Grantees’ Use of President’s Emergency Plan for AIDS Relief Funds

The CDC has grantees in more than 60 countries that work to control the spread of AIDS, including ministries of health and other partners.  The CDC awarded more than $1.5 billion in PEPFAR funds in fiscal year 2017 to help partner countries respond to health challenges and threats related to the AIDS epidemic.  The OIG has conducted PEPFAR audits in eight countries in Africa and Asia.  This OIG oversight has assisted grantees in ongoing and future responses to infectious diseases by helping them to learn grant and program integrity lessons.  The OAS will conduct this audit to determine whether selected foreign and domestic grantees managed PEPFAR funds in accordance with reward requirements.

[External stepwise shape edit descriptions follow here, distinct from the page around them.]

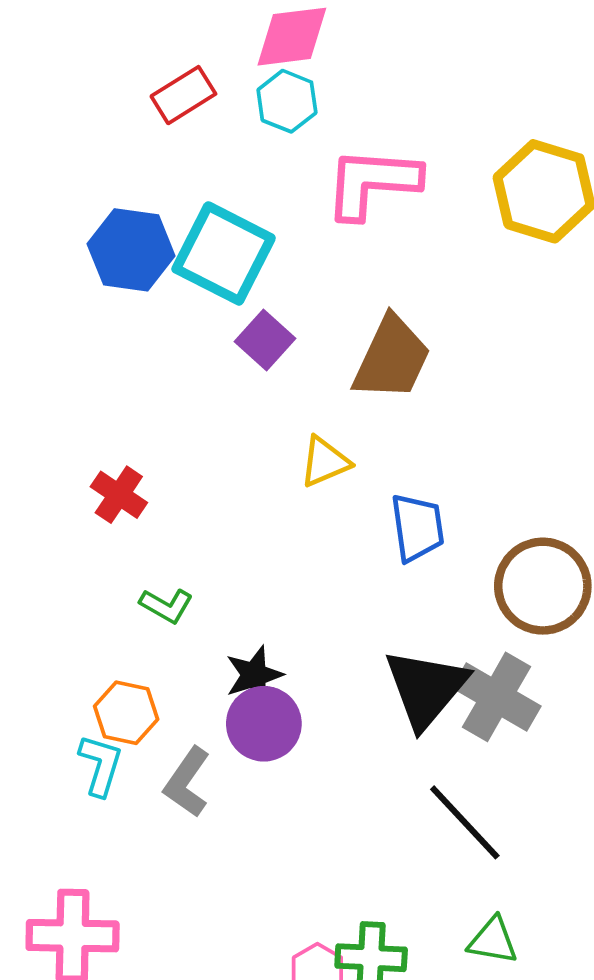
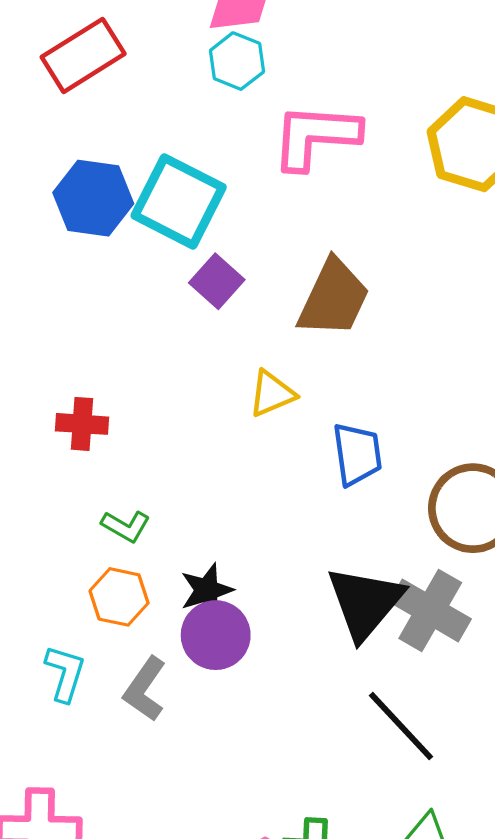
red rectangle: (183, 95) -> (83, 55), moved, size x1.4
red cross: (119, 495) -> (82, 424), turned -30
orange hexagon: (126, 713) -> (119, 597), moved

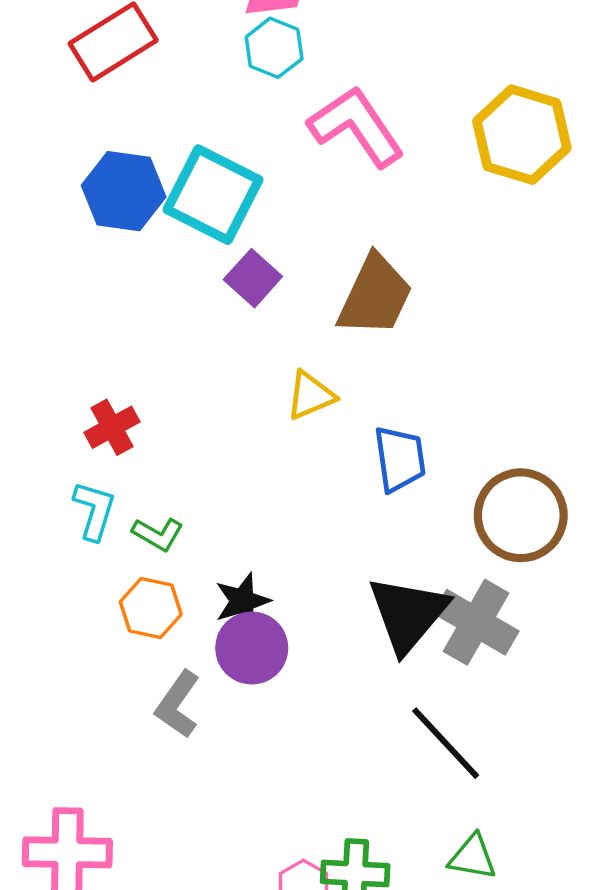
pink L-shape: (316, 136) -> (356, 126), turned 52
red cross: (82, 424) -> (112, 427), turned -33
cyan L-shape: (65, 673) -> (94, 511), moved

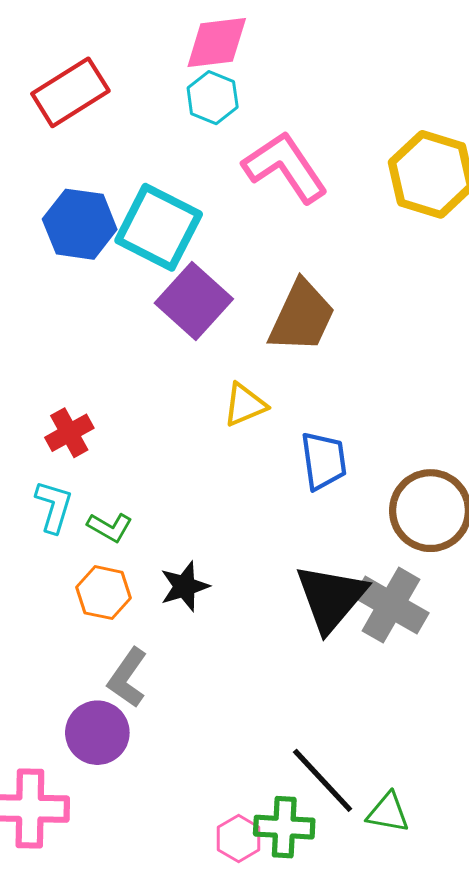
purple square: (253, 278) -> (194, 301), size x1.5
purple circle: (252, 648) -> (97, 733), moved
black line: (446, 743) -> (323, 780), moved

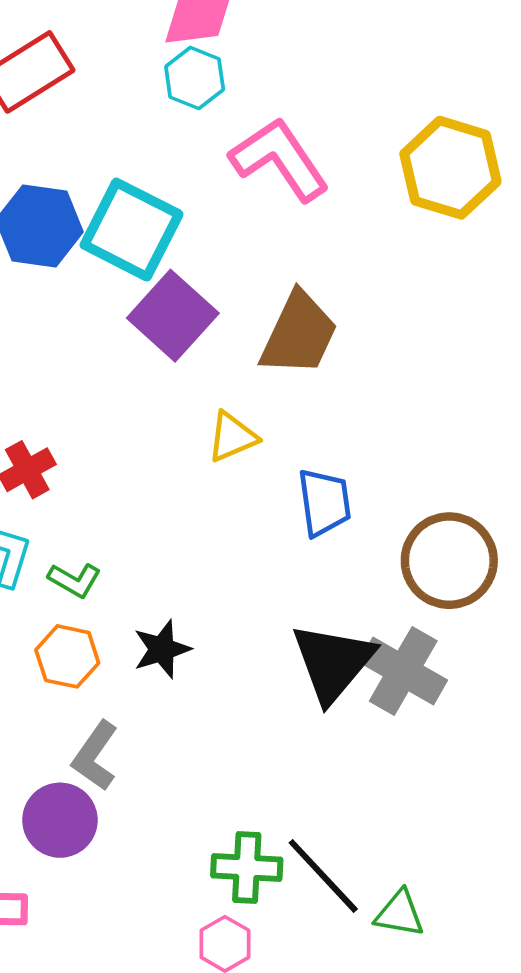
green cross: (284, 827) -> (247, 867), moved

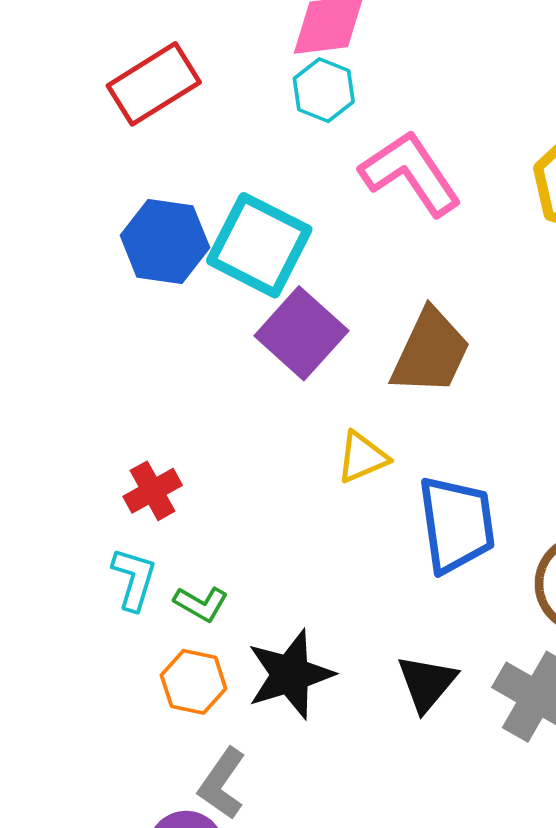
blue trapezoid: (324, 502) -> (457, 524), size x1.4
black star: (162, 649) -> (290, 674), size x1.5
black triangle: (333, 662) -> (427, 683), moved, size x0.7

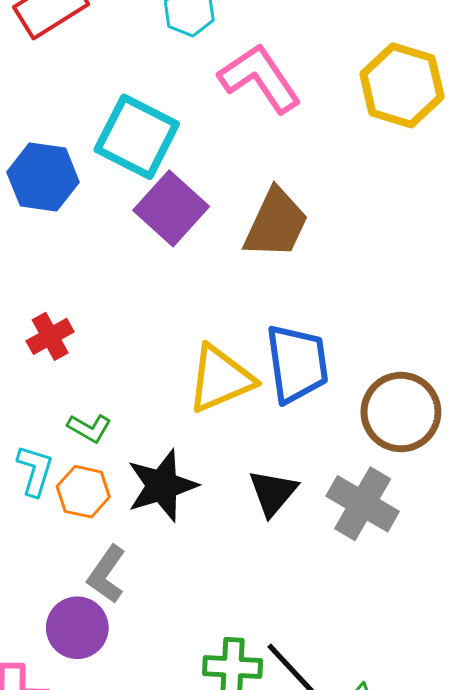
blue hexagon: (165, 241) -> (43, 177), moved
yellow triangle: (362, 457) -> (220, 379), moved, size x1.6
cyan L-shape: (134, 579) -> (35, 470), moved

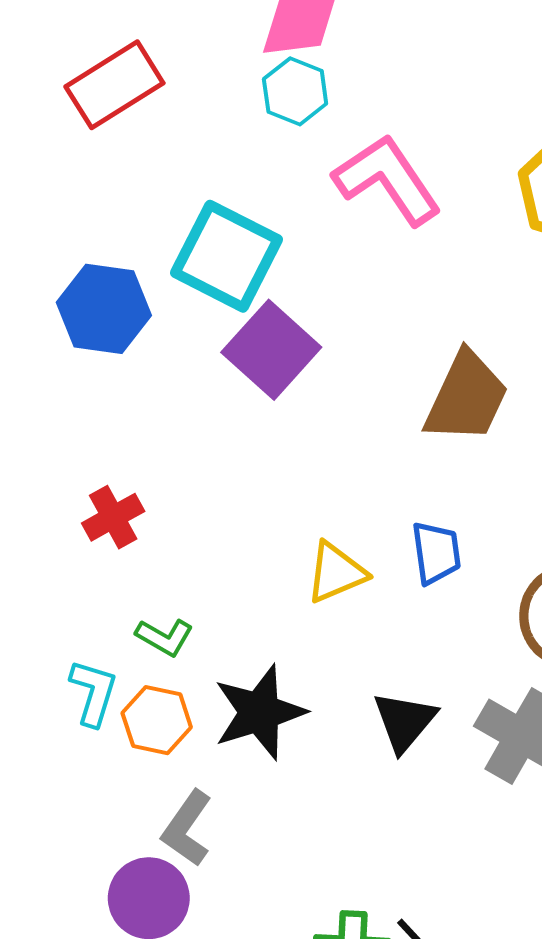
brown trapezoid: (276, 223) -> (466, 397), moved
blue trapezoid: (297, 364) -> (436, 553), size x0.6
yellow triangle: (220, 379) -> (336, 573), size x0.7

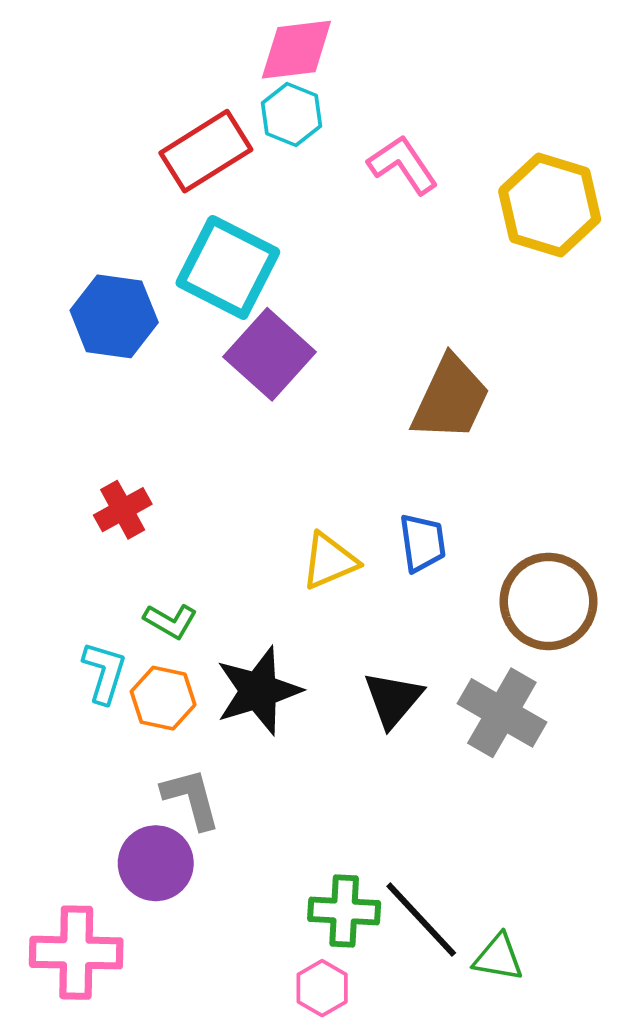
red rectangle: (114, 85) -> (206, 151), moved
pink L-shape: (387, 180) -> (403, 165), moved, size x0.7
gray L-shape: (187, 828) -> (191, 798), turned 130

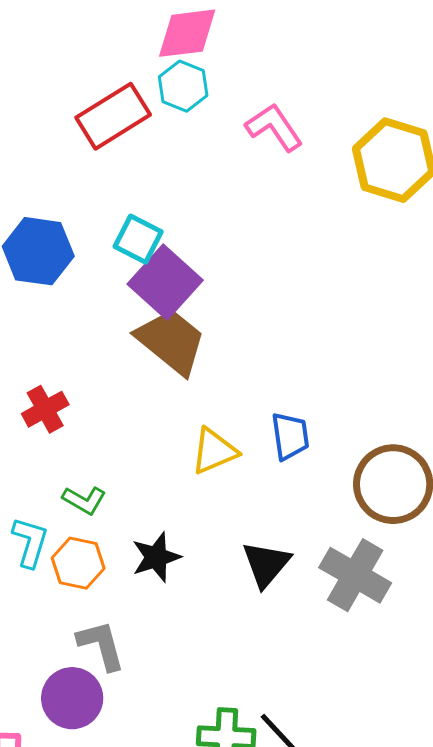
cyan square: (228, 267) -> (138, 239), moved, size x0.6
brown trapezoid: (451, 398) -> (171, 341), moved, turned -76
black star: (258, 691) -> (156, 557), size x0.7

Adverse Events in Hospitals: National Incidence Among Medicare Beneficiaries – 10-Year Update

Between 2008 and 2019, the OIG has released or is in the process of releasing 15 reports regarding adverse events (patient harm) in various healthcare settings.  One of those reports includes a 2010 study mandated by Congress that found that 27 percent of Medicare beneficiaries experienced adverse events or temporary harm events while hospitalized in 2008.  The OEI will use the same methodology as the 2008 study to create a sample of beneficiaries and conduct a study of beneficiaries admitted to acute-care hospitals.  The study will measure the incidence of adverse events and temporary harm events, determine the extent to which better care could have prevented the harms.  OEI will also analyze the associated costs to Medicare caused by the adverse events or temporary harms.  The 2018 study results will then be compared to the prior study’s results to assess any progress in reducing harm at the 10-year mark.  Results will be used to identify differences in harm rates, types, contributing factors, preventability, and costs.